Zach Dennis wrote:
A short experience report regarding this thread:

Early on when stories were introduced to rspec's code base I started using them, and I tried some different techniques to see what the sweet spot was for using stories in actual development. To do some of this I made modifications to rspec (this was before stories were released officially)

In my experience I found that trying to build up a highly re-usable set of steps caused a lot more overhead, both in the creation of new features and in the maintenance of ongoing development or changes to existing features. In practice has been much easier for me to build reusability in the form of helper methods which sit behind steps, and even to allow yourself to have very simple (even one line) step definitions.

One problem I noticed I ran into was that I spent too much time trying to organize and group reusable sets of steps. This made it difficult when one story changed in how it did something, but another one did not, and it made my stories rely on several step files (ie: steps_for => [:site_navigation, :project_navigation, :project_creation, etc.]). Sometimes I would end up having to reorganize, or split one step into two, and then go find all places where things would be affected by this, etc.
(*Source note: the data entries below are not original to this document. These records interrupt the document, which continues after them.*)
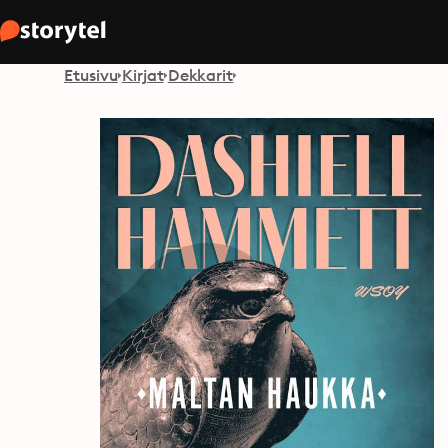
Etusivu
Kirjat
Dekkarit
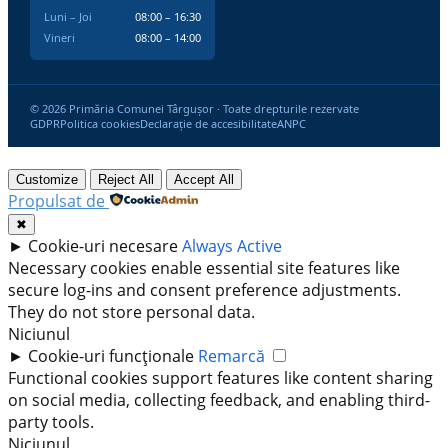
Luni – Joi
08:00 – 16:30
Vineri
08:00 – 14:00
© 2026 Primăria Comunei Târgușor · Toate drepturile rezervate
GDPR
Politica cookies
Declarație de accesibilitate
ANPC
Customize
Reject All
Accept All
Propulsat de
✖
►
Cookie-uri necesare
Always Active
Necessary cookies enable essential site features like
secure log-ins and consent preference adjustments.
They do not store personal data.
Niciunul
►
Cookie-uri funcționale
Remarcă
Functional cookies support features like content sharing
on social media, collecting feedback, and enabling third-
party tools.
Niciunul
I also found that by focusing on this kind of step reusability I was writing much more granular stories (ie: implicit story style). When trying out what is now known as the declarative story style I have found that introducing new features and changing existing features takes much less time when all of my steps for a story are in as few as possible step files (typically just one step file). When I notice that two stories both have a scenario where the implementation of a step is the same, I pull that out into a helper much like David suggested. Now if one of those stories changes, you can change its step w/o affecting any others.

In summary, don't focus on step reusability across stories, instead pull out helpers while allowing the steps to be defined separately for their respecive stories. This will make it easier to introduce new features and maintain/change existing features over the lifetime of the app.

HTH,

Zach


+1. I have had the exact same experience. Reusing story steps too aggressively tends to lead to awkward stories that have a higher maintenance cost for several reasons.